Vice President Kamala Harris surprised onlookers in Ghana when she stopped at a local recording studio joined by two famous actors.
Idris Elba and Sheryl Lee Ralph appeared alongside Harris on Monday to tour Vibrate Space, a community recording studio, in Accra, Ghana, as part of the vice president’s weeklong tour of Africa.
The event was intended to highlight the growing creative economy in Africa, and the links between artists there and in the US, according to the vice president’s office. Harris toured the studio and met with young artists.
Harris’ stop was previously scheduled, but the appearance of Elba and Ralph was unannounced prior to the event.

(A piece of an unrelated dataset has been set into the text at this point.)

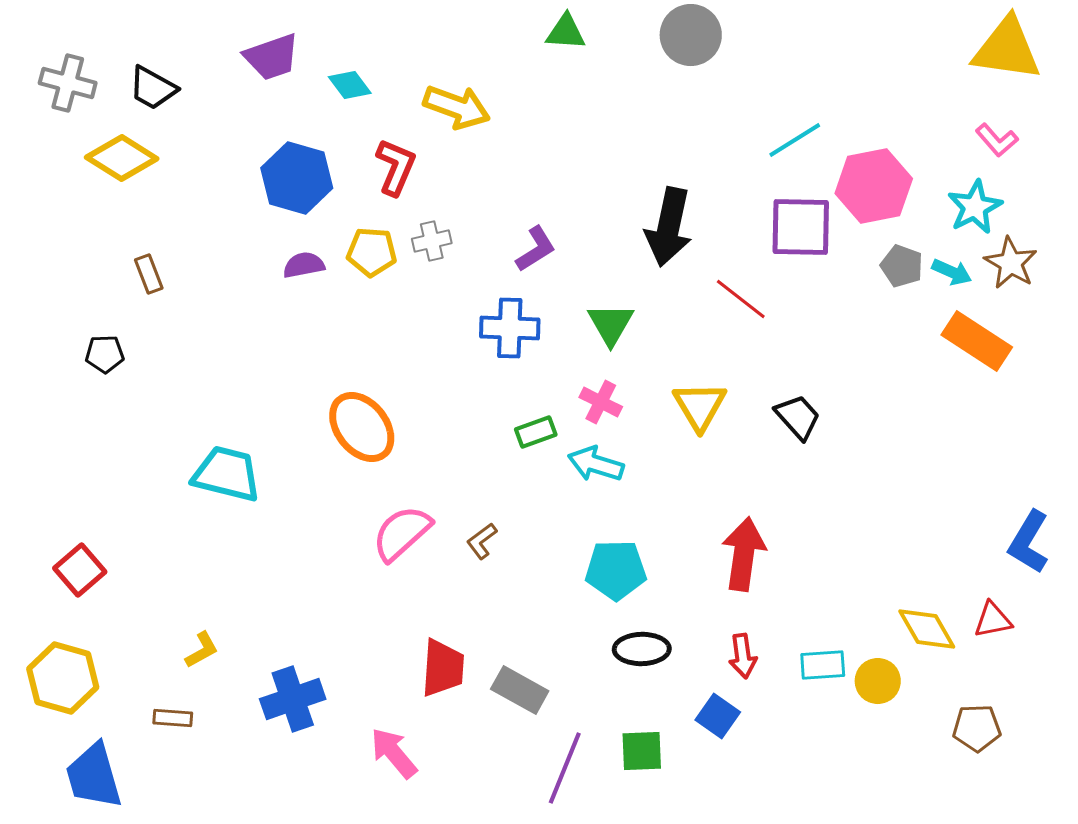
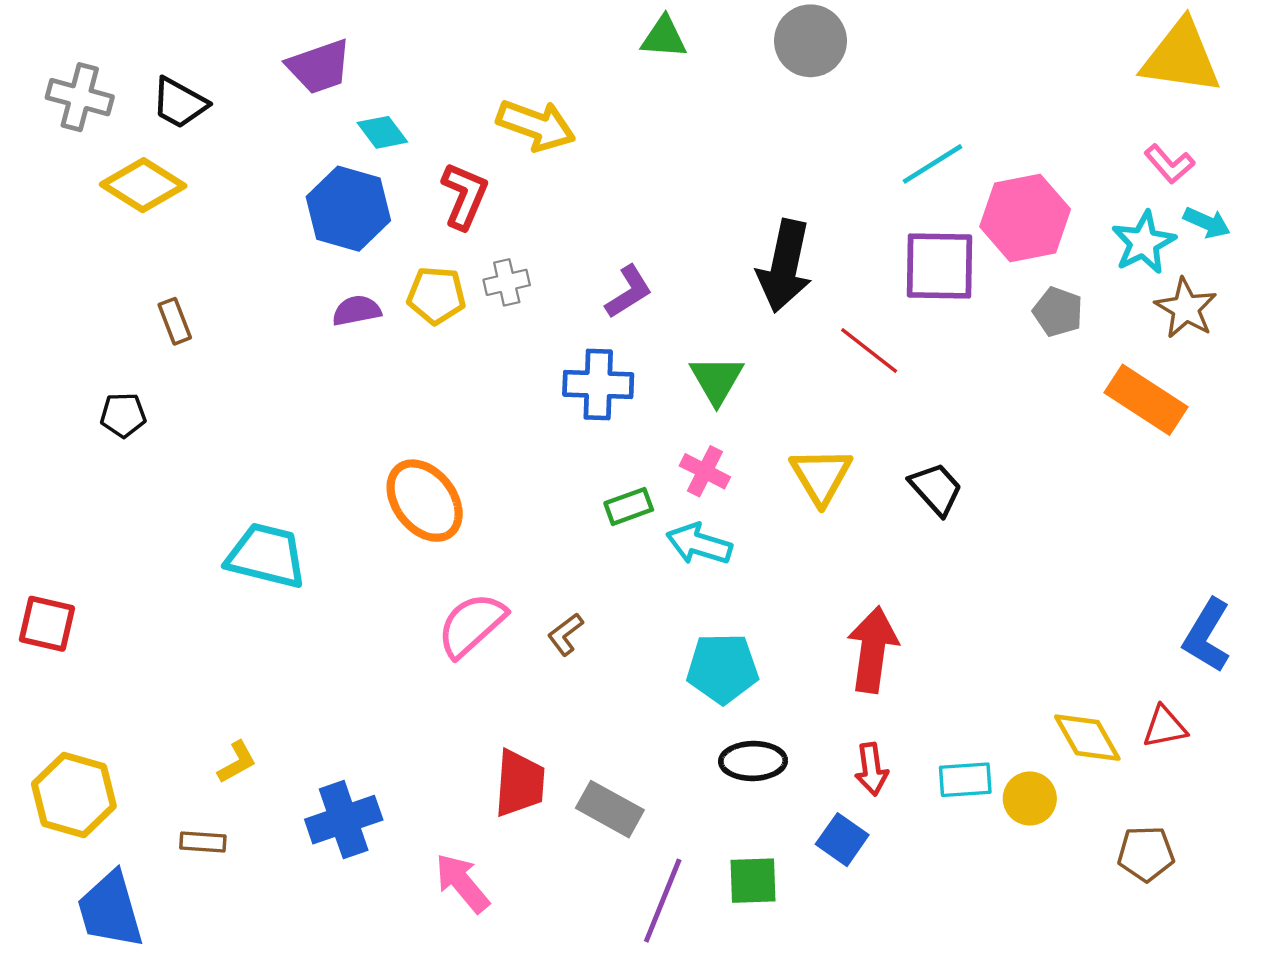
cyan diamond: (350, 85) -> (382, 132), moved
cyan arrow: (952, 272) -> (1207, 223), moved
red square: (80, 570) -> (47, 624), moved, turned -36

Ralph has received an Emmy-award, one of the highest honors in television, for her work on the ABC comedy “Abbott Elementary.” Elba is a star of both television and film, including iconic roles on “Luther,” for which he received a Golden Globe Award, and on HBO’s “The Wire.”
Ralph addressed a group of young Ghanaian artists and members of the press, and performed, singing the first verse of the song “Endangered Species” by Dianne Reeves, to applause.
Elba, who is British but whose mother is from Ghana, spoke to reporters after the event, saying Africa has the “most growth potential in anywhere in the world.”
The actor said he intends to invest more in the filmmaking sector in Ghana, where he has already invested in films seven times.
Asked if he thought Harris would be a “good” president, Elba replied: “Yes, of course.”
Harris’ trip to Africa as the first Black person and first woman to be U.S. vice president is an opportunity for President Joe Biden’s No. 2 to burnish her foreign policy credentials and boost her visibility ahead of an expected 2024 reelection bid.
Earlier Monday, Harris held a bilateral meeting with Ghanaian President Nana Akufo-Addo, where the two leaders discussed security issues, human rights, promoting democracy and federal debt reduction.
Harris highlighted the ties between the two nations in her remarks at the presidential palace, referencing an event in 2019 that sought to encourage members of the African diaspora to visit the continent. Hundreds of Black Americans traveled to Ghana that year for the “Year of the Return,” to observe the 400-year mark of the first enslaved Africans arriving in what would become the US.
Harris will next travel to Tanzania and Zambia.